Although I’ve been gone for ten years now, I still retain an interest in UK politics. However, I don’t vote any more – largely on the ethical ground that it feels unfair to vote for a government that I’d never have to live under.
My interest exposes a strange fact of expatriate life – that, while you retain voting rights in the country you have no intention of returning to, without citizenship, you get no say in the government of the country that takes and spends your taxes.
This isn’t news to me. Despite our ten years in Denmark and my keen interest in the way politics worked in there, I would have needed a Danish passport in order to influence where my 63% income tax and 25% VAT went. In fact, it’s fair to say that the closest I came to having a voice in Danish politics was deciding who I’d vote for in the hypothetical scenario of the Danish TV drama Borgen.
In Denmark, there was no likelihood of the situation changing. Until recently, Denmark did not allow dual citizenship anyway, so in order to become Danish, I’d have had to stop being British, which felt like a bridge too far in order to get a say in my own democracy.
Australia does allow dual citizenship, which means that plenty of new migrants follow a path from new arrivals to new Australians within a four-to-five year window. In fact, two friends posted photos of their own citizenship ceremony this week, and they looked wonderfully proud to have made a full and final commitment to their new country.
All of this matters because we see ourselves as being on the same path. My children sing the Australian national anthem each morning at school – they never knew the words to either the British or Danish anthems. They talk about the long term future here – about whether they will develop Aussie accents in time, about whether they’ll stay in Canberra as adults or end up in some other state, with us as long distance visitors. They already see this as their country, their long term home.
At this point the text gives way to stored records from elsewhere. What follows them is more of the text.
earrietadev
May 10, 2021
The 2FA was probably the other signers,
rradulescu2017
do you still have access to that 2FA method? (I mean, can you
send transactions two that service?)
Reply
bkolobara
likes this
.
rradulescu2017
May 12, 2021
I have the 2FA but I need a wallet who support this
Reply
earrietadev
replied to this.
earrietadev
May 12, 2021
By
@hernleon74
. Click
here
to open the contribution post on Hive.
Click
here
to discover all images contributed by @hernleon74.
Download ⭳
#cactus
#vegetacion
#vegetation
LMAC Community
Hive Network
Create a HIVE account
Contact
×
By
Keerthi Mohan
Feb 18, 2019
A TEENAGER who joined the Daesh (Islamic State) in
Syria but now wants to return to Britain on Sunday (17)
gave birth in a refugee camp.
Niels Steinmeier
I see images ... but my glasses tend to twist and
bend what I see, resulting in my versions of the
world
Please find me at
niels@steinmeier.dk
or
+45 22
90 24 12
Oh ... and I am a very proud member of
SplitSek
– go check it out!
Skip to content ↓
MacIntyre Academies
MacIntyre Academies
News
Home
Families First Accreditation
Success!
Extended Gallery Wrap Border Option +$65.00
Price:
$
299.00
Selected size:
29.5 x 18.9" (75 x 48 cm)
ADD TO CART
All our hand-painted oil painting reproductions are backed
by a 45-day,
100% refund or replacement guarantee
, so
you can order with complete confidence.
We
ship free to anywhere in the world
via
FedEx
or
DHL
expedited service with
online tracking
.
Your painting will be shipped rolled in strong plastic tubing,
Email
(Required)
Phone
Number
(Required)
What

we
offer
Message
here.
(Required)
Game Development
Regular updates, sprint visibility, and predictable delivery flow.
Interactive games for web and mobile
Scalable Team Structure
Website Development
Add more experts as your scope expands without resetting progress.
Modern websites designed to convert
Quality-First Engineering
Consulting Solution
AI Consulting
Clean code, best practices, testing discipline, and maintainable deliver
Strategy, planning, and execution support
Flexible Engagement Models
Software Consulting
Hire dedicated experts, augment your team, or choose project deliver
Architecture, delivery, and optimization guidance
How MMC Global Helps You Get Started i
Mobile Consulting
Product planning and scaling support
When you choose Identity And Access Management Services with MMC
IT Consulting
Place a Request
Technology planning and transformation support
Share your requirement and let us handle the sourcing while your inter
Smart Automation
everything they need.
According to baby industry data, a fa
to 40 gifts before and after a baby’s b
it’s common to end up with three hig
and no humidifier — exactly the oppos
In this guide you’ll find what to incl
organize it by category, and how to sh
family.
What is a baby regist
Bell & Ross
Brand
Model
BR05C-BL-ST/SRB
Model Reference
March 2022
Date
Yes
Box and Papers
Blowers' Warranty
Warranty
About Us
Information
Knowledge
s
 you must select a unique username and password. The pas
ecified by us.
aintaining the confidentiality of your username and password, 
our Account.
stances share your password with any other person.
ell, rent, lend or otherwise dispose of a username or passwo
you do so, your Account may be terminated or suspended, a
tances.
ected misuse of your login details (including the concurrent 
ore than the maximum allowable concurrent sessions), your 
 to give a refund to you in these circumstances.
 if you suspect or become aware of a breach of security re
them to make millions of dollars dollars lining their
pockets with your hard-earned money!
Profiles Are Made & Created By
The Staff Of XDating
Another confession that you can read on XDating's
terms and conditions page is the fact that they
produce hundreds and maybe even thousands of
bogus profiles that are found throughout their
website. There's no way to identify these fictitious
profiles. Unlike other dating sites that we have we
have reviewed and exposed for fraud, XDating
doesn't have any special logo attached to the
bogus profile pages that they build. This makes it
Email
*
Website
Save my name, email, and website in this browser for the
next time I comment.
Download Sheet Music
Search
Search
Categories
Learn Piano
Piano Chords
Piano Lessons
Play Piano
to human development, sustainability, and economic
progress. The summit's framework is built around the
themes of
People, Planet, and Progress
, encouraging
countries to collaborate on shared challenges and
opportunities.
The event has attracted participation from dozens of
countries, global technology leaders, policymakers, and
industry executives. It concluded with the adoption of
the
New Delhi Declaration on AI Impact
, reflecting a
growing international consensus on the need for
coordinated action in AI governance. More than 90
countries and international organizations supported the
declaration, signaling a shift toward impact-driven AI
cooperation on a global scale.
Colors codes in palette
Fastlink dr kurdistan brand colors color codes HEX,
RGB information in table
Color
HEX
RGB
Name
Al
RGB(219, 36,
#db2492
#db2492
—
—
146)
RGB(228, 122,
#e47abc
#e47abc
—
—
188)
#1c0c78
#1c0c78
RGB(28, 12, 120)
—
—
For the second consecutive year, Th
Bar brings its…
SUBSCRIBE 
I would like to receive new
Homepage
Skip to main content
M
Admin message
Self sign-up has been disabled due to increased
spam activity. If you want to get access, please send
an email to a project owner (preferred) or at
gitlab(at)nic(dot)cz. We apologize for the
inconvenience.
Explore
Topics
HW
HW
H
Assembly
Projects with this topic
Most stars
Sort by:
It’s likely that there will be at least one national election in Australia and one state election in the ACT before we get a say in things. Maybe that’s fair enough, as it gives us a while to understand the policies of the various parties and the way the electoral system works here. On the other hand, there’s something to be said for the ‘no taxation without representation’ argument. As someone who is politically aware, politically opinionated and politically motivated, I’d like to express my view in elections.
For now, I have a passive interest in the elections of three countries, but I’m looking forward to the day when I have an active interest in one. This one.